7 facts about GDPR
The General Data Protection Regulation (GDPR) is now essential for the data processing that a company carries out. Below, you will find 7 important facts about GDPR in order to understand its impact, and more globally the interest of protecting data in companies.
1. The GDPR provides 8 consumer rights
The great feature of the GDPR law is that it places human rights above the user experience. If any of these rules are not applied, you can be charged a significant penalty. The 8 rights are: • The right to access personal data. • The right to be informed and give free consent ; • The right to data portability ; • The right to be forgotten ; • The right to object ; • The right to restrict processing ; • The right to be notified ; • The right to rectification.
2. 69% of European people have heard of the GDPR. (Source: Statista Research Department)
After four years since the GDPR was introduced, two thirds of Europe is aware of the legislation, according to the Statista Research Department.

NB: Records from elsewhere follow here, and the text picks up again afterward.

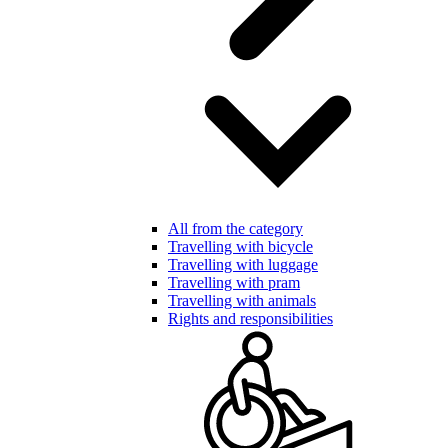
All from the category
Travelling with bicycle
Travelling with luggage
Travelling with pram
Travelling with animals
Rights and responsibilities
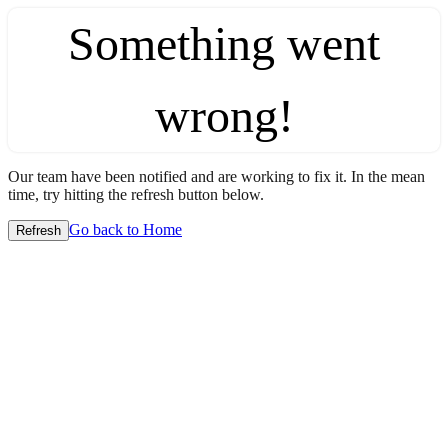
Something went
wrong!
Our team have been notified and are working to fix it. In the mean
time, try hitting the refresh button below.
Go back to Home
Refresh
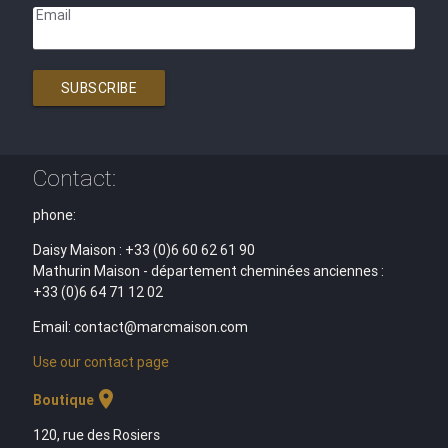
Email
SUBSCRIBE
Contact:
phone:
Daisy Maison : +33 (0)6 60 62 61 90
Mathurin Maison - département cheminées anciennes :
+33 (0)6 64 71 12 02
Email: contact@marcmaison.com
Use our contact page
location_on
Boutique
120, rue des Rosiers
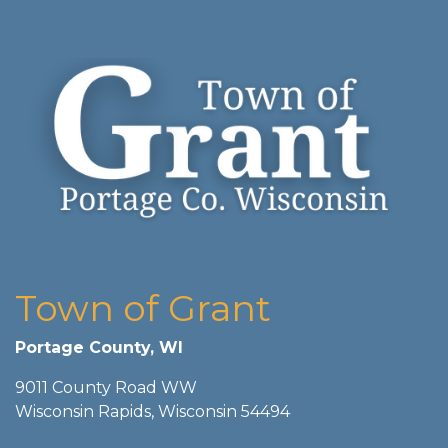
Town of Grant
Portage County, WI
9011 County Road WW
Wisconsin Rapids, Wisconsin 54494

Indeed, we can see that awareness of the GDPR is higher in some countries on the continent. This is notably the case in Poland, which estimates that 95% of its population has already heard of the law protecting users’ personal data. Conversely, Estonia has a low awareness rate of 38%.
3. The GDPR obligations do not only apply to EU sites.
As stated in Article 3 of the GDPR, a non-EU company that may process data of EU citizens and residents is also required to comply with the GDPR.
4. The GDPR obligations don’t only apply to EU citizens
The GDPR can also protect any cardholder doing business within the EU. Example: Canadian citizens travelling to Spain must have their rights and the processing of their personal data must be compliant with the GDPR while the are in the country.
5. Non-compliance can result in hefty fines (Source: European Commission)
According to the European Commission, 57% of Europeans are aware that there are public data protection authorities. It is even these authorities that apply fines if they believe an organisation is not GDPR compliant. Fines for non-compliance can be as high as 4% of a company’s global turnover or €20 million.
6. 4.3 billion for data processing software expenditure (Source: Syntec Numérique)
Syntec Numérique estimates that companies spent around €4.3 billion on various software and services to comply with GDPR between 2017 and 2021.
7. Data stored in the cloud is not exempt from GDPR.
Many companies use a cloud storage provider to host the data collected from their European customers. Cloud storage providers are not always compliant, which is a mistake many organisations make. It is strongly recommended to assign a Data Protection Officer (DPO) to manage GDPR compliance within the organisation. The DPO has an information, advisory and monitoring role.